The job as composer was handed to Winifred in January of this year by Zack Synder, director of Legend of the Guardians and 300, which was nine months prior to the theatrical and game release. An important note to make about this soundtrack is that it was completed before the composer of the film, David Hirschfelder, was given the job to work on the score, so what this means is that everything you hear on the soundtrack is of complete originality on Winifred’s part and a demonstration of her imaginative and magnificent style on the game’s soundtrack.
Spore Hero Original Videogame Score was released on October 6th, which shared the launch date of Spore Hero as well. We have the talent of Winifred Phillips behind the music of this gem, with her music producer, Winnie Waldron, by her side. If you don’t know much about either, swing by the bio page on Winifred Phillips’s website here. You know the drill, that is if you’ve read my previous reviews, read about both of them before moving on!
The first time I went through this soundtrack, I was left with a lot of questions that I needed to have answered, like which song is played and so on, so I decided to watch some playthroughs on the youtube to check these tracks in action. My reaction: Priceless.
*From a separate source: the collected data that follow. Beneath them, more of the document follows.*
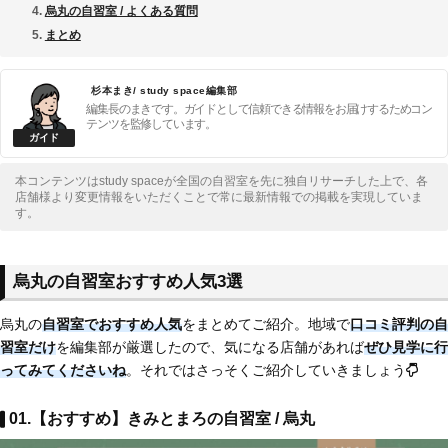
烏丸の自習室 / よくある質問
まとめ
杉本まき/ study space編集部
編集長のまきです。ガイドとして信頼できる情報をお届けするためコン
テンツを監修しています。
本コンテンツはstudy spaceが全国の自習室を先に独自リサーチした上で、各
店舗様より変更情報をいただくことで常に最新情報での掲載を実現していま
す。
烏丸の自習室おすすめ人気3選
烏丸の
自習室でおすすめ人気
をまとめてご紹介。地域で
口コミ評判の自
習室だけ
を編集部が厳選したので、気になる店舗があれば
ぜひ見学に行
ってみてくださいね
。それではさっそくご紹介していきましょう
01.【おすすめ】きみとまろの自習室 / 烏丸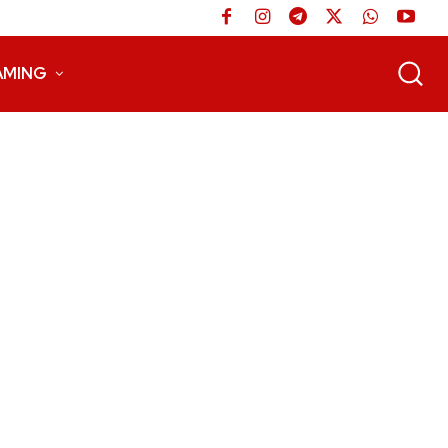
AMING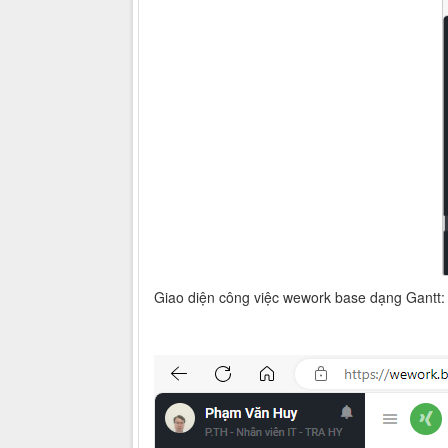
Giao diện công việc wework base dạng Gantt: 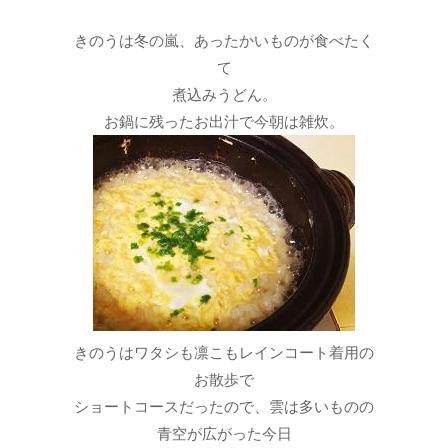
きのうは冬の嵐、あったかいものが食べたく
て
煮込みうどん。
お鍋に残ったお出汁で今朝は雑炊。
きのうはワタシも凛こもレインコート着用の
お散歩で
ショートコースだったので、雲は多いものの
青空が広がった今日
The soundtrack definitely takes to the tribal side of things, and the first track, “Spore Hero Main Theme”, makes that quite apparent. Very appropriate. The next track, “Home World”, is the intro to the game when you begin your quest. While listening and watching on youtube, I couldn’t help but chuckle on how well the music complements the game. The opening sequence, tied fairly well with the music, does the job on letting you know that this is going to be a pretty comedic and wonderous adventure. For those who played the game or seen the opening, does not the blue creature that retrieves the egg bear the same characteristics of Sid the Sloth + Scrat the Squirrel?
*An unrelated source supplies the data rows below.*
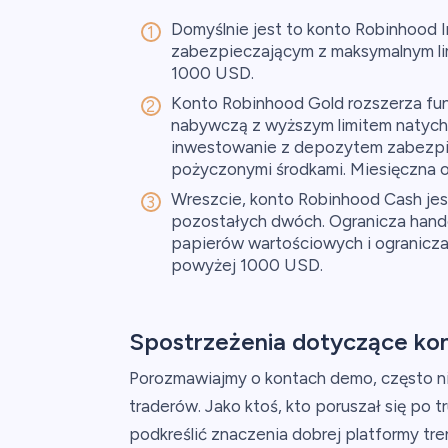
Domyślnie jest to konto Robinhood 
zabezpieczającym z maksymalnym li
1000 USD.
Konto Robinhood Gold rozszerza funk
nabywczą z wyższym limitem natyc
inwestowanie z depozytem zabezpie
pożyczonymi środkami. Miesięczna o
Wreszcie, konto Robinhood Cash je
pozostałych dwóch. Ogranicza hande
papierów wartościowych i ogranic
powyżej 1000 USD.
Spostrzeżenia dotyczące ko
Porozmawiajmy o kontach demo, często ni
traderów. Jako ktoś, kto poruszał się po
podkreślić znaczenia dobrej platformy tre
If you don’t mind, I’ll jump around a bit now. Taking a large leap, we go straight to “Beast Brawl”, which is the fight music for this game. Even with the feeling of tension in the air it produces, it stays quirky and true to the nature of the game. I love the mouth harp that comes in and out during the track. Mouth harps are pretty useful to give a wild west feeling to music, but also adds a bit of humor if used appropriately. I’m sure it was used for the quirky side of things here, or possibly to capture that dueling feel of westerns. One can only wonder…or ask the composer.
Going back a track, we find ourselves to “Sporexplore”, which I take it as the exploring theme. Clever name, it would also be like if I were to say that I find my classes at times Sporing (applause isn’t necessary, I get me too sometimes). The track is pretty vivid and feels like an exploration of sound as well. Instruments come and go, like the environment that past by you in-game.
Track 17, “Spore Wars”, was nothing I would have expected on this soundtrack. Electric Guitar? Haunting homophonic choruses? My goodness this track was quite the epic. If this track didn’t raise your fighting spirit, I’m not sure what will. Bravo on this track. This track then leads to the ending track, “Hero Theme”, which is a militant sounding track to already add to the diversity given by the previous track. It’s funny to say this, but the last two tracks of the soundtrack ended up being my personal favorites.
Winifred Phillips does a smashing job at creating music that complements Spore Hero extraordinarily well. Wonderful use of percussion to give that tribal feeling in the game, as well as enhances the comedic value that is presented in the first scenes of the game and throughout. I must say, Winifred Phillips created a soundtrack that can stand alone from the game, something I could listen to simply because of its quirkiness and how well it was crafted. Wonderful job to her, and my thanks and praises also extend to her producer, Winnie Waldron, as well! Thank you.